O Último Azul, novo filme de Gabriel Mascaro, estreia nos cinemas em 28 de setembro de 2025. A trama gira em torno de Tereza, interpretada por Denise Weinberg, que luta contra a opressão de um governo que confina idosos em abrigos sob a alegação de oferecer conforto e cuidados.
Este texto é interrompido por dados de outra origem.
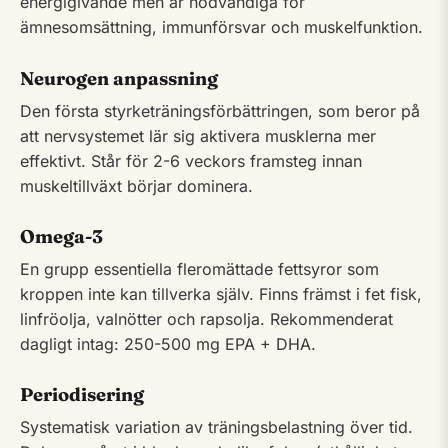
energigivande men är nödvändiga för
ämnesomsättning, immunförsvar och muskelfunktion.
Neurogen anpassning
Den första styrketräningsförbättringen, som beror på
att nervsystemet lär sig aktivera musklerna mer
effektivt. Står för 2-6 veckors framsteg innan
muskeltillväxt börjar dominera.
Omega-3
En grupp essentiella fleromättade fettsyror som
kroppen inte kan tillverka själv. Finns främst i fet fisk,
linfröolja, valnötter och rapsolja. Rekommenderat
dagligt intag: 250-500 mg EPA + DHA.
Periodisering
Systematisk variation av träningsbelastning över tid.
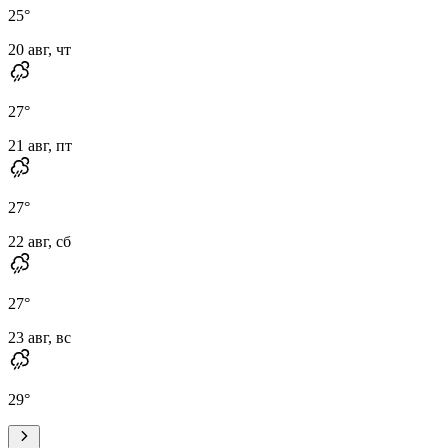
25
°
20 авг, чт
27
°
21 авг, пт
27
°
22 авг, сб
27
°
23 авг, вс
29
°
A narrativa se desenrola em um futuro distópico, onde a liberdade é constantemente vigiada. O governo implementa um programa chamado “o futuro é para todos”, que resulta na coleta de pessoas acima de 75 anos. Tereza, em desacordo com essa medida, acaba sendo aprisionada em um “cata-velho”, um veículo destinado a transportar idosos para os abrigos.
Temas Centrais
A busca por liberdade é um dos principais temas do filme. Para Tereza, essa liberdade significa tomar suas próprias decisões, em vez de ser levada ao asilo. Sua fuga representa um mergulho no desconhecido, onde a liberdade é sinônimo de risco. O filme também aborda a relação com a natureza, apresentando um cenário inicial desfigurante em uma fábrica de processamento de carne de jacaré.
A jornada de Tereza, acompanhada pelo barqueiro Cadu (Rodrigo Santoro), simboliza a busca por experiências que a façam sentir-se livre. O desejo de voar e ver o mundo de cima é uma metáfora poderosa para a liberdade que ela almeja.
Reflexões e Estilo
Gabriel Mascaro, conhecido por seu estilo provocativo, utiliza elementos visuais que criam uma distância contemplativa entre o espectador e a narrativa. O filme explora a beleza e a crueldade da natureza, refletindo sobre a vigilância e o controle que permeiam a vida contemporânea. A obra já foi reconhecida em festivais internacionais, consolidando Mascaro como um dos principais cineastas brasileiros da atualidade.
O Último Azul promete ser uma experiência cinematográfica rica em simbolismo e crítica social, convidando o público a refletir sobre a liberdade e a relação com o mundo ao nosso redor.